↓

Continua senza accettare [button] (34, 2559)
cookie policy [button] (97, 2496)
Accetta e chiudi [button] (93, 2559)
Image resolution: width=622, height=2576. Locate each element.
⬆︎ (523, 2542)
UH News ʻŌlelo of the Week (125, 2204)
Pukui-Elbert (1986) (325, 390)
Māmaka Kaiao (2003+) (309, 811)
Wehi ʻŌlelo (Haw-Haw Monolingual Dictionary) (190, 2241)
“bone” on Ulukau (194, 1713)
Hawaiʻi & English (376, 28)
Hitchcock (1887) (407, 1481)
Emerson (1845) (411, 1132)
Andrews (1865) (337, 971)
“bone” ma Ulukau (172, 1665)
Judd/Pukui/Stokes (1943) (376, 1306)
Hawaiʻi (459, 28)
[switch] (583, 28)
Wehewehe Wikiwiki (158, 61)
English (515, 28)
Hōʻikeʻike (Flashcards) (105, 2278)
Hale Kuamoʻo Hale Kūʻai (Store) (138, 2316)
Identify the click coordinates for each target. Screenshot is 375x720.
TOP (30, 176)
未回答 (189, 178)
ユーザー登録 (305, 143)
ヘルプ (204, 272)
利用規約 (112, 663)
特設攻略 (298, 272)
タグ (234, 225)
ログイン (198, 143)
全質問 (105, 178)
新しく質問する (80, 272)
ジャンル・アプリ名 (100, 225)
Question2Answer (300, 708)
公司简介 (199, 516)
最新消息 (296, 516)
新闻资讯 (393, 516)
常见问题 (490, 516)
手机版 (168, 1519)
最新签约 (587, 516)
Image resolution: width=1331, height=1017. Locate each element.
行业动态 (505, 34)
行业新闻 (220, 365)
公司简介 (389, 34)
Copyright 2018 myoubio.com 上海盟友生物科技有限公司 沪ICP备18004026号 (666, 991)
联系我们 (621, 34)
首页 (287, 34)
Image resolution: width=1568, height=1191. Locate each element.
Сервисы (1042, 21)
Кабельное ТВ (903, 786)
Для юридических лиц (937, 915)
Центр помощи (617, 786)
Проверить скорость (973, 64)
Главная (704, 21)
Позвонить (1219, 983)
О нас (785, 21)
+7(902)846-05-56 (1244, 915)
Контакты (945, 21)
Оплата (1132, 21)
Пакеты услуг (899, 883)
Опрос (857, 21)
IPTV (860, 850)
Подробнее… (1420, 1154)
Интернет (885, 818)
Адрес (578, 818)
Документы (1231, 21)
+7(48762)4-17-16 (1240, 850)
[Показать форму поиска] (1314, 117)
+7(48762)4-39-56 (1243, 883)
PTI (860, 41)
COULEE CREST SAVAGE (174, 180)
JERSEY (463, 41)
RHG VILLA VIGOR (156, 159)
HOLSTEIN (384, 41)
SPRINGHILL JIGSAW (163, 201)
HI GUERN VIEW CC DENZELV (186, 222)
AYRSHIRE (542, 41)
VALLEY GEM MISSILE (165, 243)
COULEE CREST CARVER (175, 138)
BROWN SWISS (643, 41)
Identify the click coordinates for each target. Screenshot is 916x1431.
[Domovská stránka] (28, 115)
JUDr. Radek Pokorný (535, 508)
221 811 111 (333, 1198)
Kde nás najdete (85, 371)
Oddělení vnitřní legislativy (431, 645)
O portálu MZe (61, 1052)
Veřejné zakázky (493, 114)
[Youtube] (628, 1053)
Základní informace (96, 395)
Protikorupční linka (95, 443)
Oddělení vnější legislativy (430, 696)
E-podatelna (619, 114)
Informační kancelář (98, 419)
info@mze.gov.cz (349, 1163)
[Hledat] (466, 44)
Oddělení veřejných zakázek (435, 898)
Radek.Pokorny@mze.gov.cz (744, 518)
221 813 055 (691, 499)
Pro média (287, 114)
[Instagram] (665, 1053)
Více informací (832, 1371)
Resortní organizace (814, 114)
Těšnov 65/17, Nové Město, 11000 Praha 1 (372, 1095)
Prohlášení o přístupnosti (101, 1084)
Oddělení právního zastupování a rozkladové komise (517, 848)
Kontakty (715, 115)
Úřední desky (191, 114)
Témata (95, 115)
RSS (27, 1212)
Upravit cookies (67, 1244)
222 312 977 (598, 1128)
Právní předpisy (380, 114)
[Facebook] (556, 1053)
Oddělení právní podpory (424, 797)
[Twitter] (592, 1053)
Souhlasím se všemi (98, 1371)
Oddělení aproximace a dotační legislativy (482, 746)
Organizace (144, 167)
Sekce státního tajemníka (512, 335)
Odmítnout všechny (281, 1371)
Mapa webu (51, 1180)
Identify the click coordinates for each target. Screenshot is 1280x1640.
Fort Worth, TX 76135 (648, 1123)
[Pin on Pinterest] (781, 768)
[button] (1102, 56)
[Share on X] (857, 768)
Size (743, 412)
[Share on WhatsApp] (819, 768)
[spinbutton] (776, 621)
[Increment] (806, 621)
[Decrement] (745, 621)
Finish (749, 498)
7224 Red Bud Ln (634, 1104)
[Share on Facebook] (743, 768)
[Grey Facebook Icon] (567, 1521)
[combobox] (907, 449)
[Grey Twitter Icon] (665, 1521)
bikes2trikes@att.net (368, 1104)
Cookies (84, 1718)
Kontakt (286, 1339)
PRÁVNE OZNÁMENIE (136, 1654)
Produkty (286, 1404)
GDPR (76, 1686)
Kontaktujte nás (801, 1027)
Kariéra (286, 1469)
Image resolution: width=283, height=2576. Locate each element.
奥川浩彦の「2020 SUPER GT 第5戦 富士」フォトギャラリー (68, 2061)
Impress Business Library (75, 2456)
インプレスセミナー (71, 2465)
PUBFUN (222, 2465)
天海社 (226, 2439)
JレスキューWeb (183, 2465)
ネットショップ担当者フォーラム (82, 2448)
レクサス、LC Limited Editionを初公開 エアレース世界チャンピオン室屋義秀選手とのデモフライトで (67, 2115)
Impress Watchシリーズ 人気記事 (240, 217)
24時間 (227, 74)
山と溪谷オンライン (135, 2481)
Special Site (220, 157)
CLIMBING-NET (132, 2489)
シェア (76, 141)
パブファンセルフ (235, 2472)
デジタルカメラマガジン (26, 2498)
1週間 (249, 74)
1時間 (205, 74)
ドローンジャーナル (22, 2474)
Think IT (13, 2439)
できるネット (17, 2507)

↑

Exercise requirements: Set down, exactly as they appear, the lines above from the first one to the line that holds "Kde nás najdete (85, 371)", both included, please, and no others.

Task solution:
Continua senza accettare [button] (34, 2559)
cookie policy [button] (97, 2496)
Accetta e chiudi [button] (93, 2559)
Image resolution: width=622, height=2576. Locate each element.
⬆︎ (523, 2542)
UH News ʻŌlelo of the Week (125, 2204)
Pukui-Elbert (1986) (325, 390)
Māmaka Kaiao (2003+) (309, 811)
Wehi ʻŌlelo (Haw-Haw Monolingual Dictionary) (190, 2241)
“bone” on Ulukau (194, 1713)
Hawaiʻi & English (376, 28)
Hitchcock (1887) (407, 1481)
Emerson (1845) (411, 1132)
Andrews (1865) (337, 971)
“bone” ma Ulukau (172, 1665)
Judd/Pukui/Stokes (1943) (376, 1306)
Hawaiʻi (459, 28)
[switch] (583, 28)
Wehewehe Wikiwiki (158, 61)
English (515, 28)
Hōʻikeʻike (Flashcards) (105, 2278)
Hale Kuamoʻo Hale Kūʻai (Store) (138, 2316)
Identify the click coordinates for each target. Screenshot is 375x720.
TOP (30, 176)
未回答 (189, 178)
ユーザー登録 (305, 143)
ヘルプ (204, 272)
利用規約 (112, 663)
特設攻略 (298, 272)
タグ (234, 225)
ログイン (198, 143)
全質問 (105, 178)
新しく質問する (80, 272)
ジャンル・アプリ名 (100, 225)
Question2Answer (300, 708)
公司简介 (199, 516)
最新消息 (296, 516)
新闻资讯 (393, 516)
常见问题 (490, 516)
手机版 (168, 1519)
最新签约 (587, 516)
Image resolution: width=1331, height=1017. Locate each element.
行业动态 (505, 34)
行业新闻 (220, 365)
公司简介 (389, 34)
Copyright 2018 myoubio.com 上海盟友生物科技有限公司 沪ICP备18004026号 (666, 991)
联系我们 (621, 34)
首页 (287, 34)
Image resolution: width=1568, height=1191. Locate each element.
Сервисы (1042, 21)
Кабельное ТВ (903, 786)
Для юридических лиц (937, 915)
Центр помощи (617, 786)
Проверить скорость (973, 64)
Главная (704, 21)
Позвонить (1219, 983)
О нас (785, 21)
+7(902)846-05-56 (1244, 915)
Контакты (945, 21)
Оплата (1132, 21)
Пакеты услуг (899, 883)
Опрос (857, 21)
IPTV (860, 850)
Подробнее… (1420, 1154)
Интернет (885, 818)
Адрес (578, 818)
Документы (1231, 21)
+7(48762)4-17-16 (1240, 850)
[Показать форму поиска] (1314, 117)
+7(48762)4-39-56 (1243, 883)
PTI (860, 41)
COULEE CREST SAVAGE (174, 180)
JERSEY (463, 41)
RHG VILLA VIGOR (156, 159)
HOLSTEIN (384, 41)
SPRINGHILL JIGSAW (163, 201)
HI GUERN VIEW CC DENZELV (186, 222)
AYRSHIRE (542, 41)
VALLEY GEM MISSILE (165, 243)
COULEE CREST CARVER (175, 138)
BROWN SWISS (643, 41)
Identify the click coordinates for each target. Screenshot is 916x1431.
[Domovská stránka] (28, 115)
JUDr. Radek Pokorný (535, 508)
221 811 111 (333, 1198)
Kde nás najdete (85, 371)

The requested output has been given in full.